On Fri, Oct 13, 2017 at 10:16:04AM -0500, Dan Rue wrote:
On Fri, Oct 13, 2017 at 12:28:46PM +0000, Greg KH wrote:
On Fri, Oct 13, 2017 at 12:23:37PM +0100, Mark Brown wrote:
On Fri, Oct 13, 2017 at 12:31:37PM +0200, Greg KH wrote:
I just looked at this for kernelci, not sure what's going on with LKFT here and haven't talked to anyone working on it but I'll bet it was the same.
Turns out that 4.9.55-rc1 did not work at all for networking, yet no tests seem to have caught it. Are we not testing something with a network here? You said you were using NFS, how did that work?
Looks like it wasn't networking in general but rather the specific non-IP protocol that DHCP userspace uses for DHCP packets that that was broken - you're going to find that most people testing in labs will use static network configurations so won't exercise DHCP by default. Quite apart from anything else if you're working with embedded stuff the woeful unwillingness of hardware manufacturers to provide unique MAC addresses on their development boards means that trying to get a consistent IP address to the boards becomes troublesome, it's a lot easier to just provide a static configuration.
In the LKFT lab, we do use dhcp, but we do not use 'dhclient', which seems to have been required to trigger this bug. We bring up interfaces two different ways: at boot time, which worked fine, and explicitly on hikey using 'udhcpc', which also worked fine.
I am able to reproduce the problem by running 'dhclient' on x15 explicitly. The problem does not occur on 4.9.54, but it does occur on 4.9.55-rc1 as well as 4.9.55 release.
4.9.54 (pass): https://lkft.validation.linaro.org/scheduler/job/46865 4.9.55-rc1 (fail): https://lkft.validation.linaro.org/scheduler/job/46859#L1068 4.9.55 (fail): https://lkft.validation.linaro.org/scheduler/job/46866#L1078
I haven't tested 4.9.56 yet but I will shortly and expect it to pass.

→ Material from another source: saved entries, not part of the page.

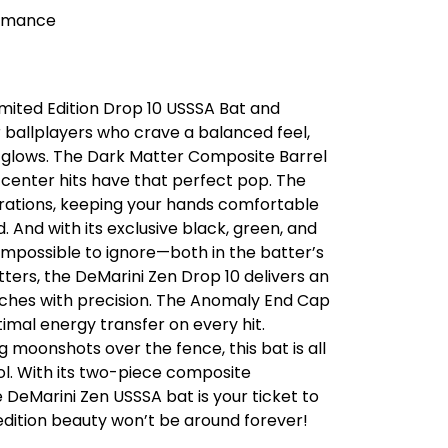
ormance
imited Edition Drop 10 USSSA Bat and
or ballplayers who crave a balanced feel,
ly glows. The Dark Matter Composite Barrel
-center hits have that perfect pop. The
rations, keeping your hands comfortable
. And with its exclusive black, green, and
s impossible to ignore—both in the batter’s
tters, the DeMarini Zen Drop 10 delivers an
itches with precision. The Anomaly End Cap
imal energy transfer on every hit.
 moonshots over the fence, this bat is all
ol. With its two-piece composite
DeMarini Zen USSSA bat is your ticket to
edition beauty won’t be around forever!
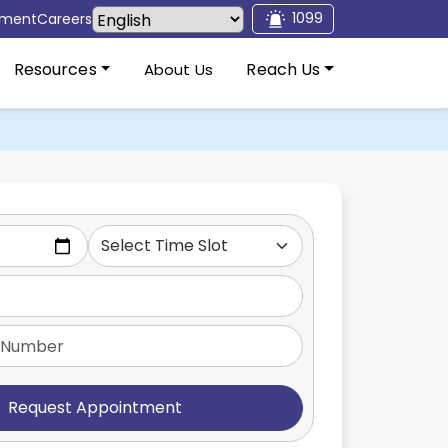
1099
tment
Careers
Resources
Reach Us
About Us
Request Appointment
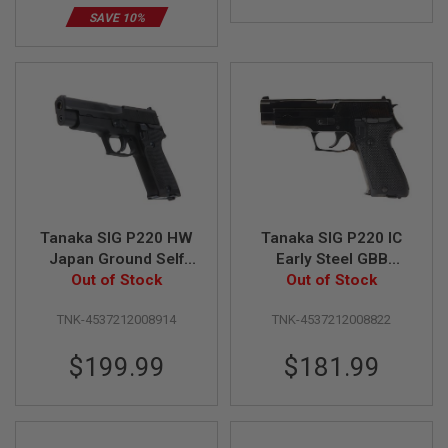
B
SAVE 10%
Y
P
L
A
T
F
O
R
M
S
P
R
Tanaka SIG P220 HW
Tanaka SIG P220 IC
I
Japan Ground Self
Early Steel GBB
N
Defense Force Green
Out of Stock
Airsoft Pistol
Out of Stock
G
G
Gas Airsoft Pistol
U
TNK-4537212008914
TNK-4537212008822
N
S
$199.99
$181.99
C
O
2
G
U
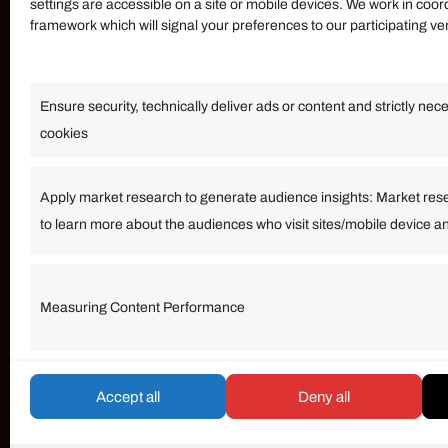
settings are accessible on a site or mobile devices. We work in coor
framework which will signal your preferences to our participating v
Information
Ensure security, technically deliver ads or content and strictly nec
Our Services
cookies
Become an Affiliate
Affiliate Login
Apply market research to generate audience insights: Market res
to learn more about the audiences who visit sites/mobile device a
Term of Services
Measuring Content Performance
© umarp.com. All Rights Reserved.
Accept all
Deny all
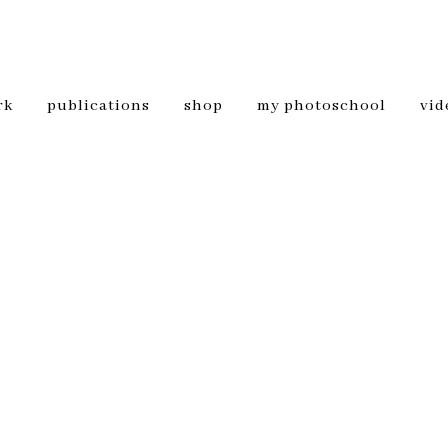
rk
publications
shop
my photoschool
vid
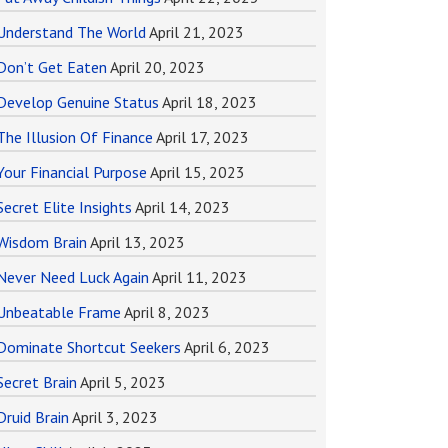
Understand The World
April 21, 2023
Don’t Get Eaten
April 20, 2023
Develop Genuine Status
April 18, 2023
The Illusion Of Finance
April 17, 2023
Your Financial Purpose
April 15, 2023
Secret Elite Insights
April 14, 2023
Wisdom Brain
April 13, 2023
Never Need Luck Again
April 11, 2023
Unbeatable Frame
April 8, 2023
Dominate Shortcut Seekers
April 6, 2023
Secret Brain
April 5, 2023
Druid Brain
April 3, 2023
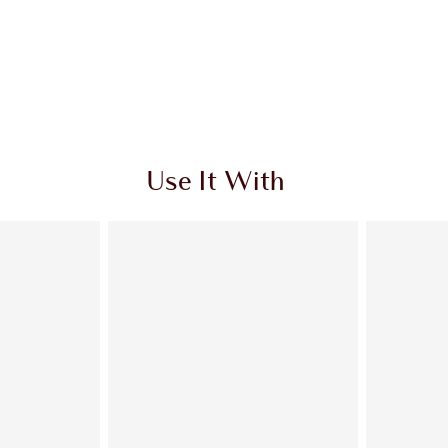
Use It With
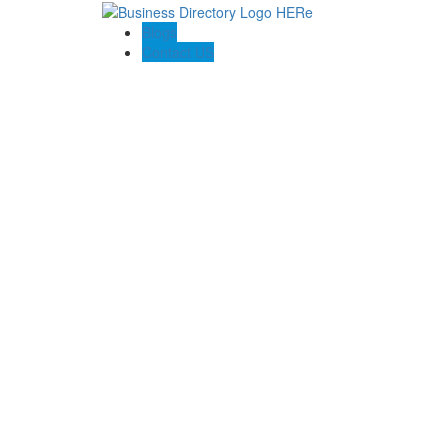
Blogs
Contact US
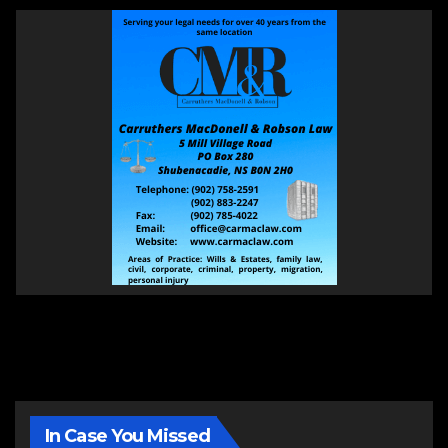
In Case You Missed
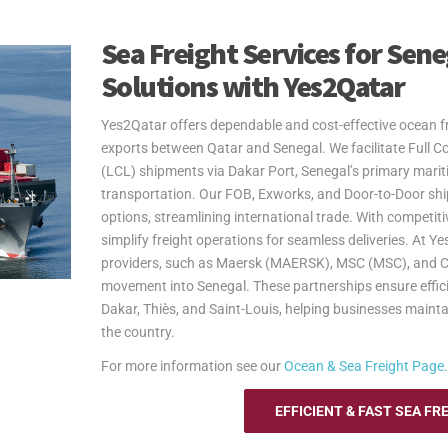
Sea Freight Services for Sen
Solutions with Yes2Qatar
Yes2Qatar offers dependable and cost-effective ocean fr
exports between Qatar and Senegal. We facilitate Full 
(LCL) shipments via Dakar Port, Senegal’s primary marit
transportation. Our FOB, Exworks, and Door-to-Door shipp
options, streamlining international trade. With competi
simplify freight operations for seamless deliveries. At Y
providers, such as Maersk (MAERSK), MSC (MSC), and CM
movement into Senegal. These partnerships ensure effici
Dakar, Thiès, and Saint-Louis, helping businesses mainta
the country.
For more information see our
Ocean & Sea Freight Page
.
EFFICIENT & FAST SEA FR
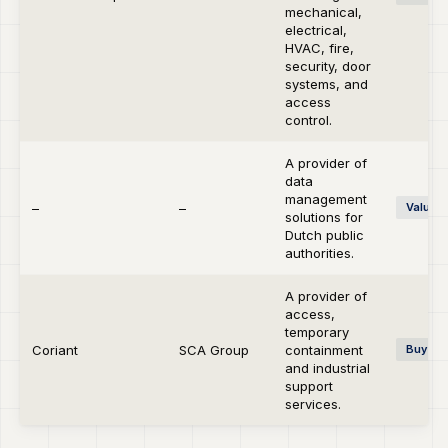
mechanical,
electrical,
HVAC, fire,
security, door
systems, and
access
control.
A provider of
data
management
–
–
Value C
solutions for
Dutch public
authorities.
A provider of
access,
temporary
Coriant
SCA Group
containment
Buy-si
and industrial
support
services.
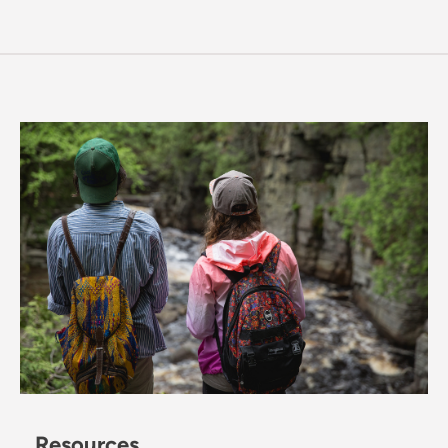
Resources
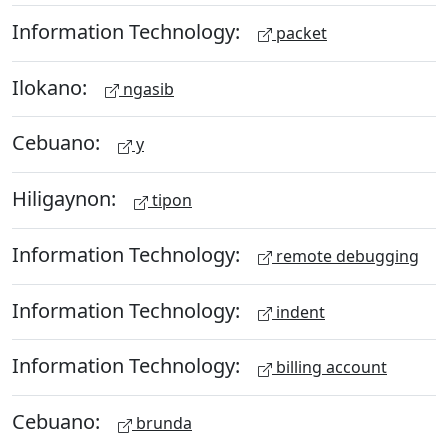
Information Technology:
packet
Ilokano:
ngasib
Cebuano:
y
Hiligaynon:
tipon
Information Technology:
remote debugging
Information Technology:
indent
Information Technology:
billing account
Cebuano:
brunda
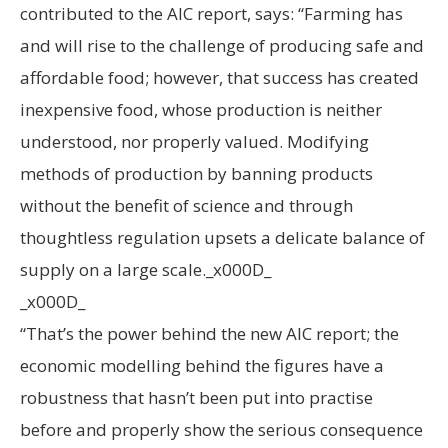
contributed to the AIC report, says: “Farming has
and will rise to the challenge of producing safe and
affordable food; however, that success has created
inexpensive food, whose production is neither
understood, nor properly valued. Modifying
methods of production by banning products
without the benefit of science and through
thoughtless regulation upsets a delicate balance of
supply on a large scale._x000D_
_x000D_
“That’s the power behind the new AIC report; the
economic modelling behind the figures have a
robustness that hasn’t been put into practise
before and properly show the serious consequence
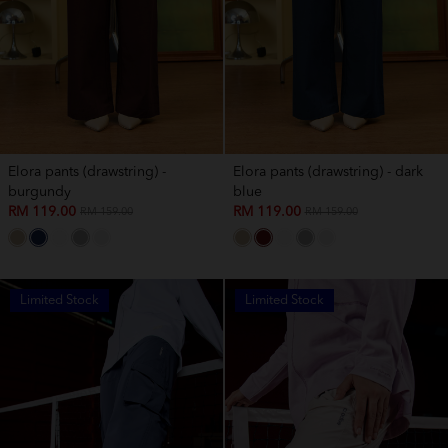
Elora pants (drawstring) -
Elora pants (drawstring) - dark
burgundy
blue
RM 119.00
RM 119.00
RM 159.00
RM 159.00
Limited Stock
Limited Stock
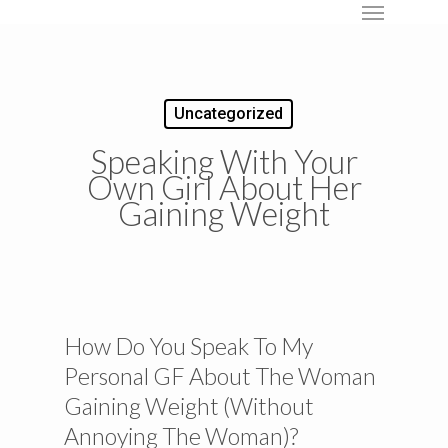
Menu
Skip
to
main
content
Uncategorized
Speaking With Your
Own Girl About Her
Gaining Weight
How Do You Speak To My
Personal GF About The Woman
Gaining Weight (Without
Annoying The Woman)?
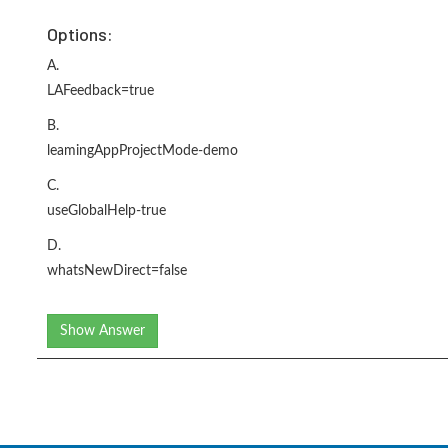
Options:
A.
LAFeedback=true
B.
leamingAppProjectMode-demo
C.
useGlobalHelp-true
D.
whatsNewDirect=false
Show Answer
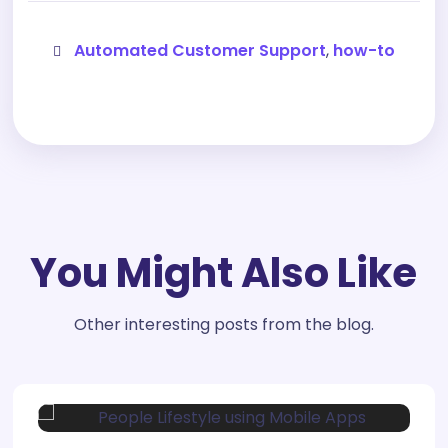
Automated Customer Support
,
how-to
You Might Also Like
Other interesting posts from the blog.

We do have some existing tests that we don't currently run in both LTP and in our test-definitions repository that use dhclient. If it's a good idea, we could add such tests to exercise code paths that we are concerned about - I just want to be sure that we add test coverages strategically and not just as a knee-jerk reaction to one-time problems.
Hope that helps clarify,
Yes that does thanks. We just got unlucky in the specific bug here.
greg k-h